3. being extremely indecisive.
4. using - no, NEEDING - my paper shredding time to keep from flipping out. road rage and people rage and work rage all add up to a fucking lot of rage. if you're an angry person, get yourself a massive shredder.
5. having entire days where i don't leave the house. not because i'm loafing, but because i can't think of a good reason to go anywhere and deal with people.
6. asking what kind of water they serve when dining out.
there are other things, too, but you get the idea. it's the little ways that make me feel the most disturbed; good thing i still ponder about hills in winter and give people an honest opinion when they ask for it. (oh yeah, you can just imagine how popular that forthright thing makes me.) sometimes it's difficult to tell if you've changed because time has passed or because you're stuck in a living purgatory, but i think i'll come out of this as my more familiar self. maybe i'll be just a bit more jaded and drive aggresively, but i'll still smile at strangers on the street.
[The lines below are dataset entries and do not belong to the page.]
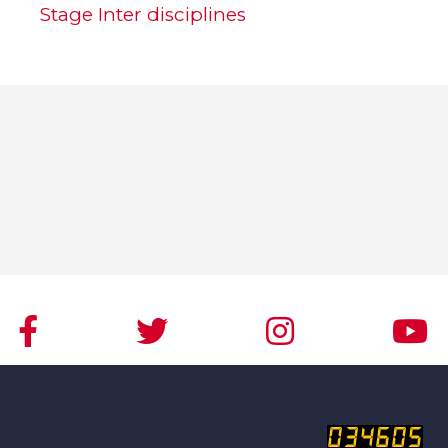
Stage Inter disciplines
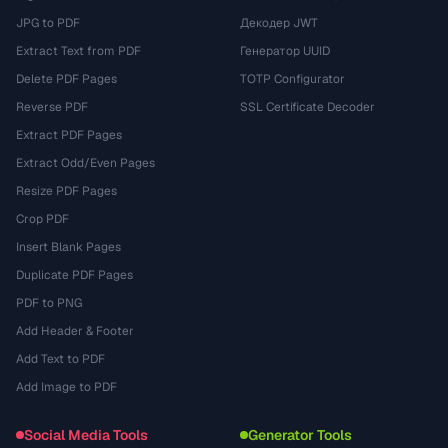
JPG to PDF
Декодер JWT
Extract Text from PDF
Генератор UUID
Delete PDF Pages
TOTP Configurator
Reverse PDF
SSL Certificate Decoder
Extract PDF Pages
Extract Odd/Even Pages
Resize PDF Pages
Crop PDF
Insert Blank Pages
Duplicate PDF Pages
PDF to PNG
Add Header & Footer
Add Text to PDF
Add Image to PDF
Social Media Tools
Generator Tools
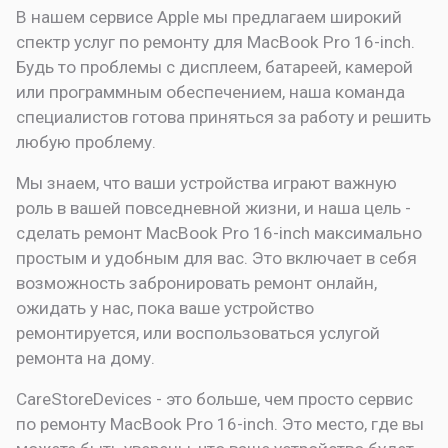
В нашем сервисе Apple мы предлагаем широкий
спектр услуг по ремонту для MacBook Pro 16-inch.
Будь то проблемы с дисплеем, батареей, камерой
или программным обеспечением, наша команда
специалистов готова приняться за работу и решить
любую проблему.
Мы знаем, что ваши устройства играют важную
роль в вашей повседневной жизни, и наша цель -
сделать ремонт MacBook Pro 16-inch максимально
простым и удобным для вас. Это включает в себя
возможность забронировать ремонт онлайн,
ожидать у нас, пока ваше устройство
ремонтируется, или воспользоваться услугой
ремонта на дому.
CareStoreDevices - это больше, чем просто сервис
по ремонту MacBook Pro 16-inch. Это место, где вы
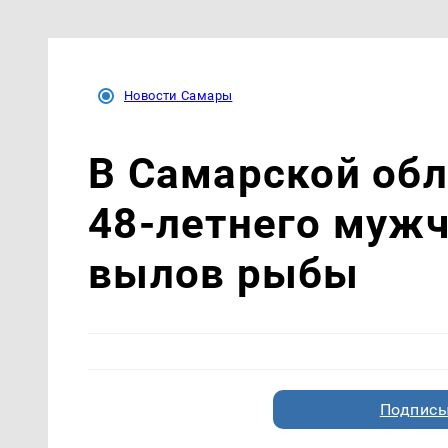
Новости Самары
В Самарской об
48-летнего мужч
вылов рыбы
Подписы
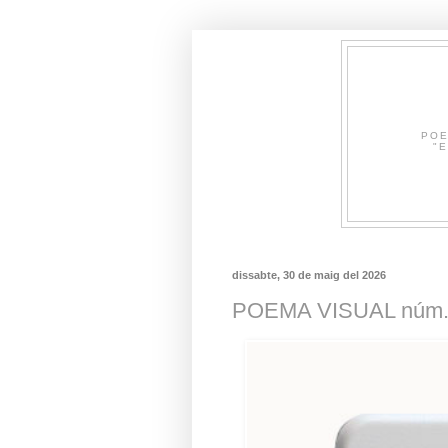
POE
"E
dissabte, 30 de maig del 2026
POEMA VISUAL núm. 3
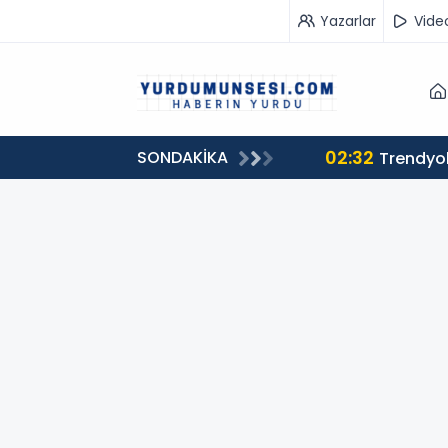
Yazarlar
Vide
02:32
SONDAKİKA
Trendyol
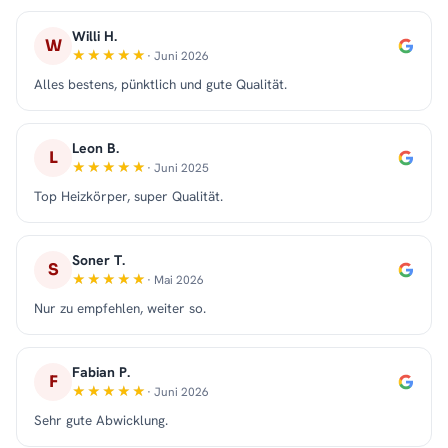
Willi H.
W
· Juni 2026
Alles bestens, pünktlich und gute Qualität.
Leon B.
L
· Juni 2025
Top Heizkörper, super Qualität.
Soner T.
S
· Mai 2026
Nur zu empfehlen, weiter so.
Fabian P.
F
· Juni 2026
Sehr gute Abwicklung.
shit, it's just great not to feel like crap when i wake up in the morning. then there's that whole jacket weather thing. i think i'm gonna like it here.
1 comment:
You were in Seattle? YOU WERE IN SEATTLE?! And here I am, watching a copy of the first episode of The Amazing Race and getting all nostalgic because it started in Volunteer Park and then everyone drove by the Space Needle.
Lucky girl.
Oh, and I take back my annoyance at Malan. He behaved well in a stressful situation and then his exit interview made me cry.